What you have to do. Among the entries below, find the lines with the word "فروشگاه" and return them.

The data.

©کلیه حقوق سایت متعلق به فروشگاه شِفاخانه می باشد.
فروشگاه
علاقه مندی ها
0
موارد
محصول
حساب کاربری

Response below.
©کلیه حقوق سایت متعلق به فروشگاه شِفاخانه می باشد.
فروشگاه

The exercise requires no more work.